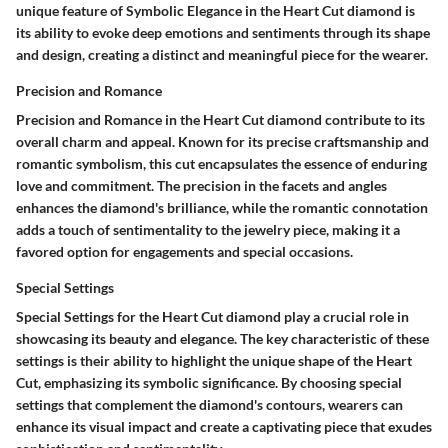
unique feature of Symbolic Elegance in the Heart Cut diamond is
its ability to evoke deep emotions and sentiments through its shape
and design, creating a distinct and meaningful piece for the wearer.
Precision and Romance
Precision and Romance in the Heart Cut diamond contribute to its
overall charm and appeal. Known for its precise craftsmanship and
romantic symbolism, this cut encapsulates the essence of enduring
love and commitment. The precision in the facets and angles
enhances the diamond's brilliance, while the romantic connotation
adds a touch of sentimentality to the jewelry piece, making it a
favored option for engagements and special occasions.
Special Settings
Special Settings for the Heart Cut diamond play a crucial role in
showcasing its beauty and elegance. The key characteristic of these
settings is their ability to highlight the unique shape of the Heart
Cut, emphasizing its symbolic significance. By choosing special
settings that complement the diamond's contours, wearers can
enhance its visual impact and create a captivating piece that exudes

####

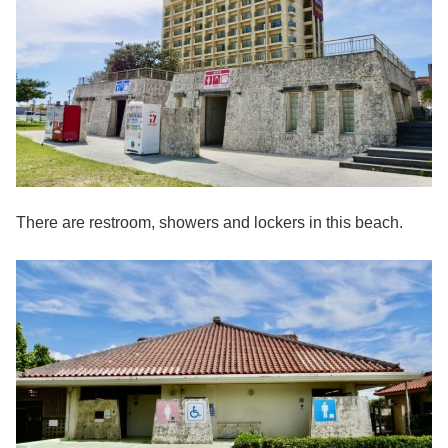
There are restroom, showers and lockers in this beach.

####

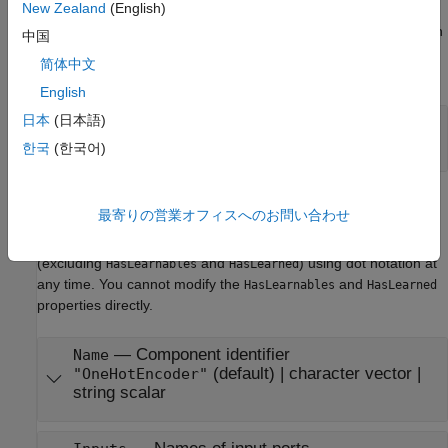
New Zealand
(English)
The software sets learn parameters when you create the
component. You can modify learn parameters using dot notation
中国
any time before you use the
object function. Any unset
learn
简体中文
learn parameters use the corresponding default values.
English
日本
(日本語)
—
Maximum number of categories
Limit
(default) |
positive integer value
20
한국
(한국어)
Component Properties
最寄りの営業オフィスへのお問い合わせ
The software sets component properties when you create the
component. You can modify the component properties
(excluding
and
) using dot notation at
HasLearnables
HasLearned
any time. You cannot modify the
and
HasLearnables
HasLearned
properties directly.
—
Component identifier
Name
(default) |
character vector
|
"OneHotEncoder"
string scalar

####

● **Problem details**:
Could you restate word for word the lines above from the one containing "adds a touch" through the one containing "enhance its visual", both included, and nothing else?

● **Response to the task**:
adds a touch of sentimentality to the jewelry piece, making it a
favored option for engagements and special occasions.
Special Settings
Special Settings for the Heart Cut diamond play a crucial role in
showcasing its beauty and elegance. The key characteristic of these
settings is their ability to highlight the unique shape of the Heart
Cut, emphasizing its symbolic significance. By choosing special
settings that complement the diamond's contours, wearers can
enhance its visual impact and create a captivating piece that exudes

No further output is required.